**INSTRUCTIONS TO FOLLOW:** Wherever a line of the data contains "weekday", copy that line.

**DATASET ENTRIES:**
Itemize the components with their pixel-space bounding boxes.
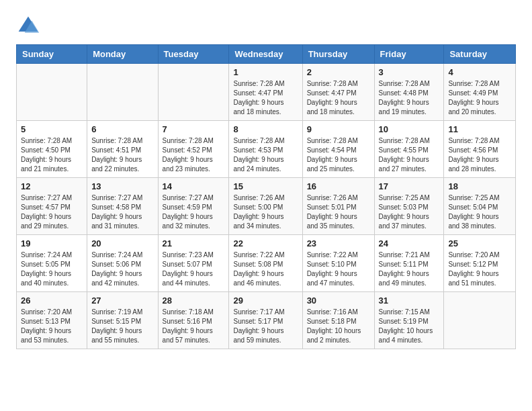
calendar: SundayMondayTuesdayWednesdayThursdayFrid…	[16, 44, 516, 349]
day-number: 28	[163, 295, 225, 306]
cell-content: Sunrise: 7:27 AM Sunset: 4:57 PM Dayligh…	[21, 193, 83, 231]
cell-content: Sunrise: 7:26 AM Sunset: 5:00 PM Dayligh…	[233, 193, 298, 231]
cell-content: Sunrise: 7:28 AM Sunset: 4:50 PM Dayligh…	[21, 136, 83, 174]
cell-content: Sunrise: 7:21 AM Sunset: 5:11 PM Dayligh…	[379, 250, 440, 288]
calendar-cell	[87, 64, 158, 121]
calendar-cell: 24Sunrise: 7:21 AM Sunset: 5:11 PM Dayli…	[374, 235, 444, 292]
calendar-cell: 4Sunrise: 7:28 AM Sunset: 4:49 PM Daylig…	[444, 64, 516, 121]
cell-content: Sunrise: 7:15 AM Sunset: 5:19 PM Dayligh…	[379, 308, 440, 345]
calendar-cell: 21Sunrise: 7:23 AM Sunset: 5:07 PM Dayli…	[158, 235, 229, 292]
cell-content: Sunrise: 7:19 AM Sunset: 5:15 PM Dayligh…	[91, 308, 153, 345]
calendar-cell: 20Sunrise: 7:24 AM Sunset: 5:06 PM Dayli…	[87, 235, 158, 292]
logo-icon	[16, 13, 40, 38]
cell-content: Sunrise: 7:27 AM Sunset: 4:58 PM Dayligh…	[91, 193, 153, 231]
logo	[16, 13, 44, 38]
day-number: 8	[233, 124, 298, 134]
cell-content: Sunrise: 7:28 AM Sunset: 4:56 PM Dayligh…	[448, 136, 511, 174]
day-number: 4	[448, 67, 511, 77]
cell-content: Sunrise: 7:16 AM Sunset: 5:18 PM Dayligh…	[307, 308, 370, 345]
day-number: 26	[21, 295, 83, 306]
day-number: 29	[233, 295, 298, 306]
cell-content: Sunrise: 7:28 AM Sunset: 4:47 PM Dayligh…	[307, 79, 370, 117]
calendar-cell: 16Sunrise: 7:26 AM Sunset: 5:01 PM Dayli…	[302, 178, 374, 235]
day-number: 24	[379, 238, 440, 248]
weekday-header: Thursday	[302, 45, 374, 64]
calendar-cell	[158, 64, 229, 121]
cell-content: Sunrise: 7:28 AM Sunset: 4:47 PM Dayligh…	[233, 79, 298, 117]
calendar-cell: 11Sunrise: 7:28 AM Sunset: 4:56 PM Dayli…	[444, 121, 516, 178]
calendar-cell: 27Sunrise: 7:19 AM Sunset: 5:15 PM Dayli…	[87, 292, 158, 349]
day-number: 22	[233, 238, 298, 248]
calendar-week-row: 5Sunrise: 7:28 AM Sunset: 4:50 PM Daylig…	[17, 121, 516, 178]
calendar-cell: 7Sunrise: 7:28 AM Sunset: 4:52 PM Daylig…	[158, 121, 229, 178]
weekday-header: Sunday	[17, 45, 87, 64]
calendar-cell: 25Sunrise: 7:20 AM Sunset: 5:12 PM Dayli…	[444, 235, 516, 292]
calendar-cell: 17Sunrise: 7:25 AM Sunset: 5:03 PM Dayli…	[374, 178, 444, 235]
day-number: 27	[91, 295, 153, 306]
cell-content: Sunrise: 7:20 AM Sunset: 5:12 PM Dayligh…	[448, 250, 511, 288]
weekday-header: Monday	[87, 45, 158, 64]
cell-content: Sunrise: 7:23 AM Sunset: 5:07 PM Dayligh…	[163, 250, 225, 288]
day-number: 17	[379, 181, 440, 191]
day-number: 10	[379, 124, 440, 134]
day-number: 16	[307, 181, 370, 191]
cell-content: Sunrise: 7:22 AM Sunset: 5:08 PM Dayligh…	[233, 250, 298, 288]
calendar-cell: 15Sunrise: 7:26 AM Sunset: 5:00 PM Dayli…	[229, 178, 302, 235]
calendar-cell: 31Sunrise: 7:15 AM Sunset: 5:19 PM Dayli…	[374, 292, 444, 349]
calendar-week-row: 12Sunrise: 7:27 AM Sunset: 4:57 PM Dayli…	[17, 178, 516, 235]
calendar-cell: 13Sunrise: 7:27 AM Sunset: 4:58 PM Dayli…	[87, 178, 158, 235]
day-number: 23	[307, 238, 370, 248]
cell-content: Sunrise: 7:24 AM Sunset: 5:06 PM Dayligh…	[91, 250, 153, 288]
calendar-cell: 26Sunrise: 7:20 AM Sunset: 5:13 PM Dayli…	[17, 292, 87, 349]
day-number: 21	[163, 238, 225, 248]
cell-content: Sunrise: 7:28 AM Sunset: 4:48 PM Dayligh…	[379, 79, 440, 117]
cell-content: Sunrise: 7:25 AM Sunset: 5:04 PM Dayligh…	[448, 193, 511, 231]
calendar-cell: 22Sunrise: 7:22 AM Sunset: 5:08 PM Dayli…	[229, 235, 302, 292]
calendar-cell: 12Sunrise: 7:27 AM Sunset: 4:57 PM Dayli…	[17, 178, 87, 235]
weekday-header: Saturday	[444, 45, 516, 64]
weekday-header: Tuesday	[158, 45, 229, 64]
calendar-cell: 30Sunrise: 7:16 AM Sunset: 5:18 PM Dayli…	[302, 292, 374, 349]
cell-content: Sunrise: 7:28 AM Sunset: 4:54 PM Dayligh…	[307, 136, 370, 174]
weekday-header: Wednesday	[229, 45, 302, 64]
day-number: 5	[21, 124, 83, 134]
calendar-cell: 9Sunrise: 7:28 AM Sunset: 4:54 PM Daylig…	[302, 121, 374, 178]
calendar-cell: 1Sunrise: 7:28 AM Sunset: 4:47 PM Daylig…	[229, 64, 302, 121]
day-number: 14	[163, 181, 225, 191]
calendar-week-row: 1Sunrise: 7:28 AM Sunset: 4:47 PM Daylig…	[17, 64, 516, 121]
calendar-cell	[17, 64, 87, 121]
cell-content: Sunrise: 7:26 AM Sunset: 5:01 PM Dayligh…	[307, 193, 370, 231]
cell-content: Sunrise: 7:28 AM Sunset: 4:52 PM Dayligh…	[163, 136, 225, 174]
cell-content: Sunrise: 7:28 AM Sunset: 4:51 PM Dayligh…	[91, 136, 153, 174]
calendar-cell: 18Sunrise: 7:25 AM Sunset: 5:04 PM Dayli…	[444, 178, 516, 235]
cell-content: Sunrise: 7:17 AM Sunset: 5:17 PM Dayligh…	[233, 308, 298, 345]
cell-content: Sunrise: 7:22 AM Sunset: 5:10 PM Dayligh…	[307, 250, 370, 288]
calendar-cell: 29Sunrise: 7:17 AM Sunset: 5:17 PM Dayli…	[229, 292, 302, 349]
day-number: 2	[307, 67, 370, 77]
day-number: 6	[91, 124, 153, 134]
cell-content: Sunrise: 7:24 AM Sunset: 5:05 PM Dayligh…	[21, 250, 83, 288]
weekday-header-row: SundayMondayTuesdayWednesdayThursdayFrid…	[17, 45, 516, 64]
day-number: 15	[233, 181, 298, 191]
day-number: 3	[379, 67, 440, 77]
header	[16, 13, 516, 38]
day-number: 31	[379, 295, 440, 306]
cell-content: Sunrise: 7:28 AM Sunset: 4:53 PM Dayligh…	[233, 136, 298, 174]
calendar-cell: 3Sunrise: 7:28 AM Sunset: 4:48 PM Daylig…	[374, 64, 444, 121]
calendar-week-row: 19Sunrise: 7:24 AM Sunset: 5:05 PM Dayli…	[17, 235, 516, 292]
day-number: 19	[21, 238, 83, 248]
calendar-cell: 28Sunrise: 7:18 AM Sunset: 5:16 PM Dayli…	[158, 292, 229, 349]
day-number: 1	[233, 67, 298, 77]
cell-content: Sunrise: 7:28 AM Sunset: 4:55 PM Dayligh…	[379, 136, 440, 174]
day-number: 11	[448, 124, 511, 134]
calendar-cell: 23Sunrise: 7:22 AM Sunset: 5:10 PM Dayli…	[302, 235, 374, 292]
calendar-cell	[444, 292, 516, 349]
day-number: 9	[307, 124, 370, 134]
calendar-cell: 6Sunrise: 7:28 AM Sunset: 4:51 PM Daylig…	[87, 121, 158, 178]
day-number: 30	[307, 295, 370, 306]
day-number: 25	[448, 238, 511, 248]
calendar-week-row: 26Sunrise: 7:20 AM Sunset: 5:13 PM Dayli…	[17, 292, 516, 349]
cell-content: Sunrise: 7:27 AM Sunset: 4:59 PM Dayligh…	[163, 193, 225, 231]
cell-content: Sunrise: 7:28 AM Sunset: 4:49 PM Dayligh…	[448, 79, 511, 117]
day-number: 20	[91, 238, 153, 248]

**RESULT FOR THIS EXERCISE:**
weekday-header: Thursday	[302, 45, 374, 64]
weekday-header: Sunday	[17, 45, 87, 64]
weekday-header: Monday	[87, 45, 158, 64]
weekday-header: Saturday	[444, 45, 516, 64]
weekday-header: Tuesday	[158, 45, 229, 64]
weekday-header: Wednesday	[229, 45, 302, 64]
weekday-header-row: SundayMondayTuesdayWednesdayThursdayFrid…	[17, 45, 516, 64]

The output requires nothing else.